- [Exercise prompt] Stop after the line containing "podemos hacer, porque": print each line exactly from the first line of the listing up to that point.

- [Data extract]

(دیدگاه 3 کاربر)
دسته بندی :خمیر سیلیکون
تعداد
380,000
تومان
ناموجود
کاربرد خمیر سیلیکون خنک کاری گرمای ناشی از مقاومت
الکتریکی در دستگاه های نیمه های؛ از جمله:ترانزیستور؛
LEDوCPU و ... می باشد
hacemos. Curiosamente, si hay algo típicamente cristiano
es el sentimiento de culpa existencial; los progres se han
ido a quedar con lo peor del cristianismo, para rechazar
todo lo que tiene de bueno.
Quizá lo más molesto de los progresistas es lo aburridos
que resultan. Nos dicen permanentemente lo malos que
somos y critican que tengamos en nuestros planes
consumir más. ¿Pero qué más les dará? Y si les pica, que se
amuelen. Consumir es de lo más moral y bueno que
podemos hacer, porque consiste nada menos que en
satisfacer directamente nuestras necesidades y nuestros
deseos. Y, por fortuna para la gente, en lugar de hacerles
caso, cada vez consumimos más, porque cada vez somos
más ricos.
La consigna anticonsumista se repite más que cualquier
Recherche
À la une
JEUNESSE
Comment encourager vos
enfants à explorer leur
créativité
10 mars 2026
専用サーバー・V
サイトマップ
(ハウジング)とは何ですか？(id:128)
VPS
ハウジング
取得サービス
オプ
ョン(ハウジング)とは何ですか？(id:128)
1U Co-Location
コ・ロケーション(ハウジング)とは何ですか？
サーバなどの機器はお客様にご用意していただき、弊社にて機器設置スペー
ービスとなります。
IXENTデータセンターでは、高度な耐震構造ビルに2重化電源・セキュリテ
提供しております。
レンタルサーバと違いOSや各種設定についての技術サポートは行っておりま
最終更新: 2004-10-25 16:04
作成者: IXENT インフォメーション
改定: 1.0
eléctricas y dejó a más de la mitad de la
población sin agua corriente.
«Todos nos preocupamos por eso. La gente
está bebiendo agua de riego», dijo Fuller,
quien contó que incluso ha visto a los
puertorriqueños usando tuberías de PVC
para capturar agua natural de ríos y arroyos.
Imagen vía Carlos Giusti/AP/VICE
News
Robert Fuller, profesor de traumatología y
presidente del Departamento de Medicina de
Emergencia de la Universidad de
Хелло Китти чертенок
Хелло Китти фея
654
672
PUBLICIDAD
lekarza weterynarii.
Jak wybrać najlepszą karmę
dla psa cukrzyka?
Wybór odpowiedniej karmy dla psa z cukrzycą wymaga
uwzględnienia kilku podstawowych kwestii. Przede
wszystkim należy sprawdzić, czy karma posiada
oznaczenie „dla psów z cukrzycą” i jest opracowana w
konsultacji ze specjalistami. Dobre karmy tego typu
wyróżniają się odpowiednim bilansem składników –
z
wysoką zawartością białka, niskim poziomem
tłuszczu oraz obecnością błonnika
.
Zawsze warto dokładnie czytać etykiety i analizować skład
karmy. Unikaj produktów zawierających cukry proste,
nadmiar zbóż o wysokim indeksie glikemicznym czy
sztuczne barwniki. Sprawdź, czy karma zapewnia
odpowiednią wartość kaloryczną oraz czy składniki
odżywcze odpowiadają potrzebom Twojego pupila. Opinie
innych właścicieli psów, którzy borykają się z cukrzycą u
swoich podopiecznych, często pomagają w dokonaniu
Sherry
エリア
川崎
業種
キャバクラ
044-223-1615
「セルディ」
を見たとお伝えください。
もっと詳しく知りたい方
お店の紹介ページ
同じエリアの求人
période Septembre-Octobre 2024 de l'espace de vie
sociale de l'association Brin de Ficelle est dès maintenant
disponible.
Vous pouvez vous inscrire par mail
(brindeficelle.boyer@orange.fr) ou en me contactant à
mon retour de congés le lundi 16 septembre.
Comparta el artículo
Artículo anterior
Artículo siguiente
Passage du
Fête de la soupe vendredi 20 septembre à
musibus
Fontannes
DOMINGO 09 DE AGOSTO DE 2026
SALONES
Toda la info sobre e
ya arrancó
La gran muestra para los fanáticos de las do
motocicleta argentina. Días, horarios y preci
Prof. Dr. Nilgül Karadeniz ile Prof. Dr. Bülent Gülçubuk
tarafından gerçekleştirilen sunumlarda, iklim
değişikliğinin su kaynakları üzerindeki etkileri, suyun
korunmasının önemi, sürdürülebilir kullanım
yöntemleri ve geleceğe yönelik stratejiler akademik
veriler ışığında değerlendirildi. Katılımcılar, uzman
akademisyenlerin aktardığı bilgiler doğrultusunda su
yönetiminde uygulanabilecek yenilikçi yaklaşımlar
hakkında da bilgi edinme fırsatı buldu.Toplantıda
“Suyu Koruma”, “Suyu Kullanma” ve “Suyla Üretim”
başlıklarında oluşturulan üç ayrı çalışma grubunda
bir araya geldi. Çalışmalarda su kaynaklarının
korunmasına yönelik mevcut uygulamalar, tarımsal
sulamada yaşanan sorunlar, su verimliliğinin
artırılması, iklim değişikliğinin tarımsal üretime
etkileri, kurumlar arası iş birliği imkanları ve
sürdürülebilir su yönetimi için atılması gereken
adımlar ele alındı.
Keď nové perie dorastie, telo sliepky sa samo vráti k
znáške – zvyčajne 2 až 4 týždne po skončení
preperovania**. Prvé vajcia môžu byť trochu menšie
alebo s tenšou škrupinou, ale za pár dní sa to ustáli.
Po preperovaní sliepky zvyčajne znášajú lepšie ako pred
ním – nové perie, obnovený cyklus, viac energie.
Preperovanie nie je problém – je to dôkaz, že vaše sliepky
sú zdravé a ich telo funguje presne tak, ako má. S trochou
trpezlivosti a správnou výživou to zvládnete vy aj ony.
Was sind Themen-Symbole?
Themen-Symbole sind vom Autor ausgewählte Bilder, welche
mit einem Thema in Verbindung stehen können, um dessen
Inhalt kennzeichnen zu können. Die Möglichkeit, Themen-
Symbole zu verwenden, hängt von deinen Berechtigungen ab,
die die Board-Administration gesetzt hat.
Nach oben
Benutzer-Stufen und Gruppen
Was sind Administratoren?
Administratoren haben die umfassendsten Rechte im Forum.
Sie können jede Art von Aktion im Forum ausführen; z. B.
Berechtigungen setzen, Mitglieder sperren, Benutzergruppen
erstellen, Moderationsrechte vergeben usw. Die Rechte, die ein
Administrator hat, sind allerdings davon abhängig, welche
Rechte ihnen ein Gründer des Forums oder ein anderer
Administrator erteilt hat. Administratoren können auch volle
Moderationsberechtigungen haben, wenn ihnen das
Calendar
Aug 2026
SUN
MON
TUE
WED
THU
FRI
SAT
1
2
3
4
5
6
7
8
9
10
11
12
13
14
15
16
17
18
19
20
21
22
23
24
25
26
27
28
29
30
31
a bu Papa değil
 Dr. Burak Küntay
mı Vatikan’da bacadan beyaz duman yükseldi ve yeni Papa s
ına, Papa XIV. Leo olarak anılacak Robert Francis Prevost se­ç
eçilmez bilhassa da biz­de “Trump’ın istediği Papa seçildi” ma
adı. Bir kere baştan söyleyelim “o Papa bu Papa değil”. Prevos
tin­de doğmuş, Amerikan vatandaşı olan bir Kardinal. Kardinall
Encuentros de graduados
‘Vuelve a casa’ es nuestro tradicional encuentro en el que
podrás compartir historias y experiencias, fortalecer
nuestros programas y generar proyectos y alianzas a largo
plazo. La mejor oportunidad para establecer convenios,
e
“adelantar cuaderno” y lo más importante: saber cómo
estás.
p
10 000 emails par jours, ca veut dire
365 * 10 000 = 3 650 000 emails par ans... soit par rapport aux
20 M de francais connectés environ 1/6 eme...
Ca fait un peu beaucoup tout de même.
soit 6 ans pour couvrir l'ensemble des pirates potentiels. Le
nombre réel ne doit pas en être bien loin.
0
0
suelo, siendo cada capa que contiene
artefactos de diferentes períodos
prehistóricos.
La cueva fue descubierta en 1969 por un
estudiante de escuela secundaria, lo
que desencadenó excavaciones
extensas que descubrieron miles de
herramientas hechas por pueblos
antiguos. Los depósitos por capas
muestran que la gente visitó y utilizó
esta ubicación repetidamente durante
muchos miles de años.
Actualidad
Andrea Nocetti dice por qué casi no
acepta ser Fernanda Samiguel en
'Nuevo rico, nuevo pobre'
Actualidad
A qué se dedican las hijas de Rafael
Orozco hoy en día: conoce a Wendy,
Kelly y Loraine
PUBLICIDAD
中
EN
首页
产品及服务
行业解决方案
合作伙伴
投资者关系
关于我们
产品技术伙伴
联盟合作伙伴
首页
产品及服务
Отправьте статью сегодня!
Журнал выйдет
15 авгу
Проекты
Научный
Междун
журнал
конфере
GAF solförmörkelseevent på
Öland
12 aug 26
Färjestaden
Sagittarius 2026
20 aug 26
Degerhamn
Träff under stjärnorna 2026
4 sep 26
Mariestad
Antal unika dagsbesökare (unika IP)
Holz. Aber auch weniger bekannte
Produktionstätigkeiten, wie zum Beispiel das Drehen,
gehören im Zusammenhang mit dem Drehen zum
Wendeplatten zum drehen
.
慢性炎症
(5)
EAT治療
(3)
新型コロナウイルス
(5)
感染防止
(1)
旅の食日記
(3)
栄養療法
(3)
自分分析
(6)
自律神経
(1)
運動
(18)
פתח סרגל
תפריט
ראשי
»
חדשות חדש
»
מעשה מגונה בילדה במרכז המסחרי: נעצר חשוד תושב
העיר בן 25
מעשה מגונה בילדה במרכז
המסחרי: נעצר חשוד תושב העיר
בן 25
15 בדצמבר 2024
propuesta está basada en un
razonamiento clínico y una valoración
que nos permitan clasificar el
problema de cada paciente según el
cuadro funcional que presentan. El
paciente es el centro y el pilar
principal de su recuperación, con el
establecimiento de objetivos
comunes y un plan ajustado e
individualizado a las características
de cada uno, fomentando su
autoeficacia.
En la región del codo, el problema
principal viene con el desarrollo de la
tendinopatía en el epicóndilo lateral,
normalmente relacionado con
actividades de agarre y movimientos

- [Task output]
(دیدگاه 3 کاربر)
دسته بندی :خمیر سیلیکون
تعداد
380,000
تومان
ناموجود
کاربرد خمیر سیلیکون خنک کاری گرمای ناشی از مقاومت
الکتریکی در دستگاه های نیمه های؛ از جمله:ترانزیستور؛
LEDوCPU و ... می باشد
hacemos. Curiosamente, si hay algo típicamente cristiano
es el sentimiento de culpa existencial; los progres se han
ido a quedar con lo peor del cristianismo, para rechazar
todo lo que tiene de bueno.
Quizá lo más molesto de los progresistas es lo aburridos
que resultan. Nos dicen permanentemente lo malos que
somos y critican que tengamos en nuestros planes
consumir más. ¿Pero qué más les dará? Y si les pica, que se
amuelen. Consumir es de lo más moral y bueno que
podemos hacer, porque consiste nada menos que en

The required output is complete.